The motivation for green is hard to be sustained by pure profit motive because that tends to be more short term whereas longer term motivation is driven more by fundamentals.

If there isn’t money right now or that money doesn’t come, then those who claim that they are in green for the money won’t be able to stay on. Even if you have conviction that the money would come, it is almost certainly driven by a longer term, fundamental thesis. And this fundamental thesis, tends towards the “there is no other way”.

A balanced, and pragmatic view of this landscape requires us to recognise that the old incentives and structures need to be dismantled to push for the new but at the same time, we need to keep proving that the new works. After all, the oil & gas industry and technology had decades to build up to the scale they have today.

Small market

Singapore is a small market, everyone would say. Yet it imports and exports so much goods and services it would be considered an important market for different businesses. Take bunkering for example; it is the largest single point of sales for the refueling of vessels in the world.

So how do markets grow? What drives them? It depends on who are the customers, and what grows their numbers or their demand in the goods and services of the market. How do supply help to drive demand? Be it through advertising, increasing distribution and availability, etc.

On the other hand, we got to think about how markets shrink as well. How did the market for video or movie rental shrink in face of the growth of streaming? When would an original big market be considered small for the incumbent to start looking elsewhere?

Market for green premium II

Airlines are in the business of transporting people around. Or maybe it’s about curating and creating the best experience in air travel? Or about building a brand? Or is it about bringing people to places and catalysing activities, businesses for locations that would otherwise be overlooked by travellers? Seen that way, the fuel cost of an airline would always be considered a cost. Therefore, to keep cost low, or deliver the greatest profits, the airline will see their fuel as a commodity.

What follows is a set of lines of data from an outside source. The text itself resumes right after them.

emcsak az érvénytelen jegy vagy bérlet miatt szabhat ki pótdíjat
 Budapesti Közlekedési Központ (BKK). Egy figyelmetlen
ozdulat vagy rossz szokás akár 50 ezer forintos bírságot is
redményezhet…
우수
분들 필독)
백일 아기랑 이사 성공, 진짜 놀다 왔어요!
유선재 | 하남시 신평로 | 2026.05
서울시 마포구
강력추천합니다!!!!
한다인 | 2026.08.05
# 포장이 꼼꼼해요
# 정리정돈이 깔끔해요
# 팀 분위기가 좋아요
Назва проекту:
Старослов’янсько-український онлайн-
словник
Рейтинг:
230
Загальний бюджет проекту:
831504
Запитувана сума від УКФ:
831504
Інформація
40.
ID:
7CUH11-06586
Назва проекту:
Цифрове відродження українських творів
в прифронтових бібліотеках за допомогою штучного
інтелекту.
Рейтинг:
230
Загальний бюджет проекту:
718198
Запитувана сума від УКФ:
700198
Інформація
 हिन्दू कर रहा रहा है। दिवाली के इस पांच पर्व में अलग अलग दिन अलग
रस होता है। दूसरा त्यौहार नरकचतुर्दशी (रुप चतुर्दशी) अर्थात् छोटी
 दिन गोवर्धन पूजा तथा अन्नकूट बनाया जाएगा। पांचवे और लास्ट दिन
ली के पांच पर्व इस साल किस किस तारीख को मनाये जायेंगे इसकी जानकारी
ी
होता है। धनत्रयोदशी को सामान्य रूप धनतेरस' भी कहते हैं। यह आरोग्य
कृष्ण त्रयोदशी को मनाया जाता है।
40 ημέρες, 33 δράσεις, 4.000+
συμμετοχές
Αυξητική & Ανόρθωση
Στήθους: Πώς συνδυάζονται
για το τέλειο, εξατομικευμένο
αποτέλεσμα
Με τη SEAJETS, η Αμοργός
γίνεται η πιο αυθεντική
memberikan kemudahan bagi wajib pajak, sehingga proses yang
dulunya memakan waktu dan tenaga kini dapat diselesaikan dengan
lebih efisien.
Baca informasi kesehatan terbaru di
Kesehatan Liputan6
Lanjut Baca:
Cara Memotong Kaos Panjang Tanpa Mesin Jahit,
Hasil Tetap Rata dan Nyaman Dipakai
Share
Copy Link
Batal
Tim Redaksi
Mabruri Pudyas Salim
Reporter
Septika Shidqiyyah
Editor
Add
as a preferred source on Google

What if the choice of fuel they use starts impacting the customer segments they are targeting or they can serve? What if using sustainable aviation fuel allows them to attract more premium customers? What if they could sell their air tickets at a higher price when they are demonstrably emitting less carbon dioxide? And what if doing so also help them comply with some ICAO requirements?

The market for green premium turns various cost parameters in businesses into a tool for something else. There’s an opportunity to use these new parameters to disrupt the business. Years ago, the low-cost carrier disrupted some of the most traditional airline businesses. Would a low-carbon carrier do the same? What other elements of the whole airline business can be refashioned to fit the whole sustainable, low-carbon identity?

Market for green premium

The energy transition and decentralisation of energy had quietly started shifting the capital markets since close to a decade ago. While the traditional energy players continue to compare the cost of green energy against the cost of their own fossil fuel based energy, they found no reason to diversify their business. Even in face of some subsidy, or some Feed-in-Tariffs, they were reluctant to invest.

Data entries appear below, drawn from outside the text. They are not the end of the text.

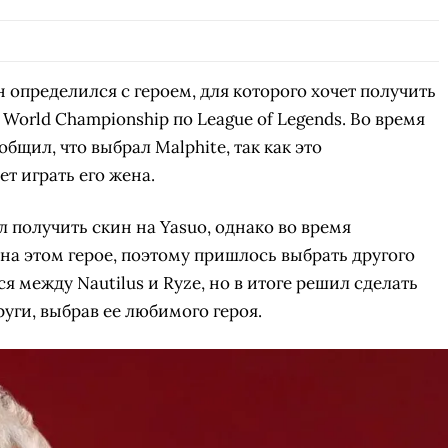
 определился с героем, для которого хочет получить
 World Championship по League of Legends. Во время
бщил, что выбрал Malphite, так как это
т играть его жена.
л получить скин на Yasuo, однако во время
на этом герое, поэтому пришлось выбрать другого
 между Nautilus и Ryze, но в итоге решил сделать
уги, выбрав ее любимого героя.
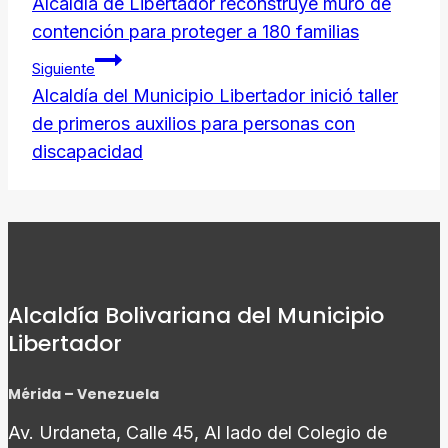
de
Alcaldía de Libertador reconstruye muro de
contención para proteger a 180 familias
entradas
Siguiente
Alcaldía del Municipio Libertador inició taller
de primeros auxilios para personas con
discapacidad
Alcaldía Bolivariana del Municipio
Libertador
Mérida – Venezuela
Av. Urdaneta, Calle 45, Al lado del Colegio de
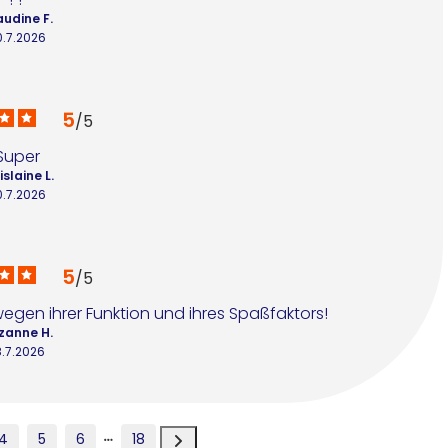
audine F.
0.7.2026
5
/
5
Super
slaine L.
0.7.2026
5
/
5
e wegen ihrer Funktion und ihres Spaßfaktors!
zanne H.
8.7.2026
4
5
6
18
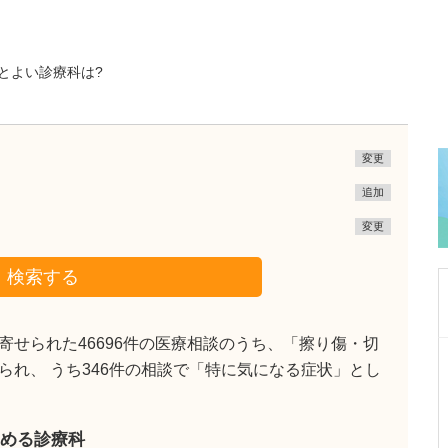
とよい診療科は?
変更
追加
変更
検索する
せられた46696件の医療相談のうち、「擦り傷・切
東京都中野区
で見られ、 うち346件の相談で「特に気になる症状」とし
中野富士見町耳鼻咽喉科
冨岡 亮太
院長
取材記事
特に先生が力を入れている診療について教えて
める診療科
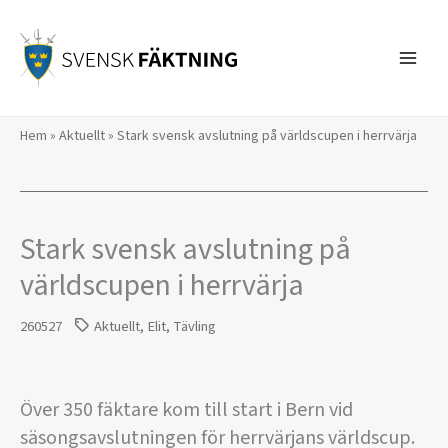
Hoppa
till
innehåll
Hem
»
Aktuellt
»
Stark svensk avslutning på världscupen i herrvärja
Stark svensk avslutning på
världscupen i herrvärja
260527
Aktuellt
,
Elit
,
Tävling
Över 350 fäktare kom till start i Bern vid
säsongsavslutningen för herrvärjans världscup.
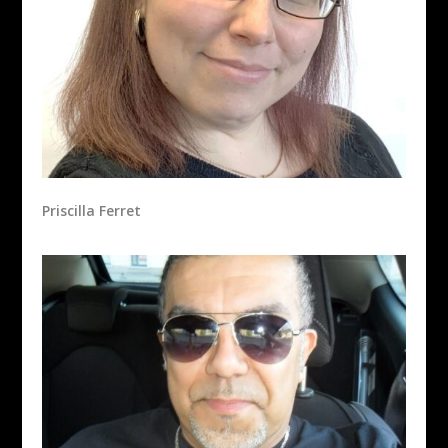
Priscilla Ferret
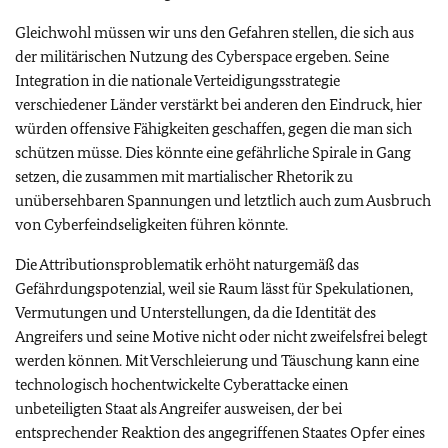
Gleichwohl müssen wir uns den Gefahren stellen, die sich aus
der militärischen Nutzung des Cyberspace ergeben. Seine
Integration in die nationale Verteidigungsstrategie
verschiedener Länder verstärkt bei anderen den Eindruck, hier
würden offensive Fähigkeiten geschaffen, gegen die man sich
schützen müsse. Dies könnte eine gefährliche Spirale in Gang
setzen, die zusammen mit martialischer Rhetorik zu
unübersehbaren Spannungen und letztlich auch zum Ausbruch
von Cyberfeindseligkeiten führen könnte.
Die Attributionsproblematik erhöht naturgemäß das
Gefährdungspotenzial, weil sie Raum lässt für Spekulationen,
Vermutungen und Unterstellungen, da die Identität des
Angreifers und seine Motive nicht oder nicht zweifelsfrei belegt
werden können. Mit Verschleierung und Täuschung kann eine
technologisch hochentwickelte Cyberattacke einen
unbeteiligten Staat als Angreifer ausweisen, der bei
entsprechender Reaktion des angegriffenen Staates Opfer eines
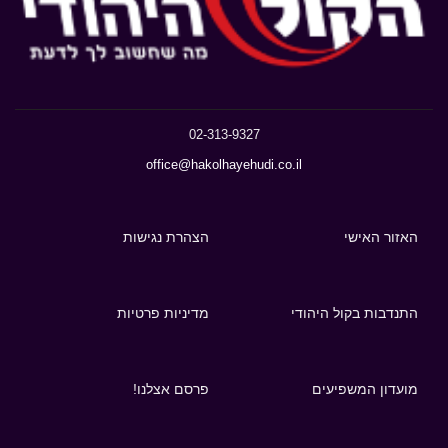
02-313-9327
office@hakolhayehudi.co.il
האזור האישי
הצהרת נגישות
התנדבות בקול היהודי
מדיניות פרטיות
מועדון המשפיעים
פרסם אצלנו!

There was no scale, and they thought they were going to face more competition and erosion of any green premiums they could secure. But then the capital holders started taking notice. The projects were simple enough to invest into. Solar farms had minimal requirements from an operational perspective, and represented to some degree a pure capital good where almost all the cost are paid upfront for a stream of revenue in long term.

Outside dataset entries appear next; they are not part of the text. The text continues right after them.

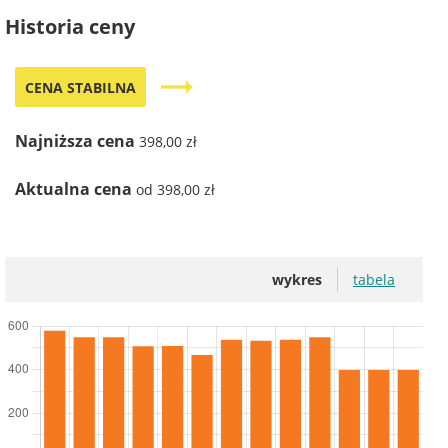
Historia ceny
trending_flat
CENA STABILNA
Najniższa cena
398,00 zł
Aktualna cena
od 398,00 zł
wykres
tabela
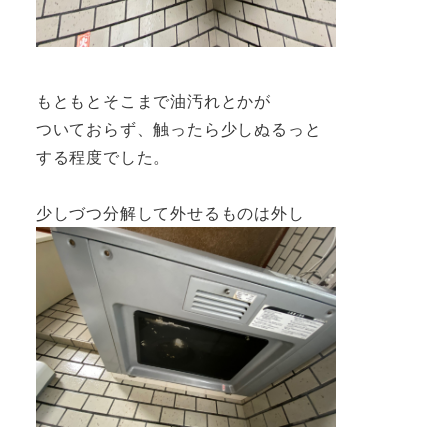
もともとそこまで油汚れとかが
ついておらず、触ったら少しぬるっと
する程度でした。
少しづつ分解して外せるものは外し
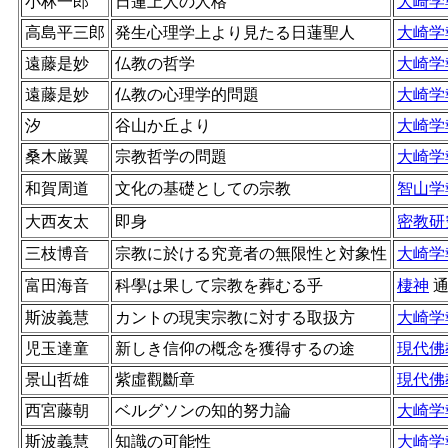
小林一郎
日蓮上人の人格
大崎学
高島平三郎
発生心理学上より見たる日蓮聖人
大崎学
遠藤是妙
仏教の哲学
大崎学
遠藤是妙
仏教の心理学的問題
大崎学
汐
谷山か丘より
大崎学
桑木厳翼
宗教哲学の問題
大崎学
和賀周道
文化の基礎としての宗教
智山学
大西友太
即身
密教研
三枝博音
宗教に於ける究竟者の無限性と対象性
大崎学
富田海音
科學は果して宗教を葬むる乎
棲神
斯波義慧
カントの現実宗教に対する取扱方
大崎学
児玉達童
新しき信仰の槪念を獲得するの途
現代佛
景山哲雄
紫虛觀斷章
現代佛
西宮藤朝
ベルグソンの知的努力論
大崎学
斯波義慧
知識の可能性
大崎学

From a risk perspective, it was safe. And so long-term funds which needed safe investments at moderate yields started piling in. The utility scale projects expanded, driving down the cost of equipment, and fostered more innovation there. Here is a case where, the technical simplicity of the operations enabled investors to bypass the typical operating businesses to get into the underlying projects themselves. All of a sudden, it is not about looking for the premium anymore. Because you’re alright with scale.

Sometimes, growing and developing a market is about finding customers who are willing to pay a higher price; but other times, it is about finding investors who are willing to accept a lower expected return for other attributes.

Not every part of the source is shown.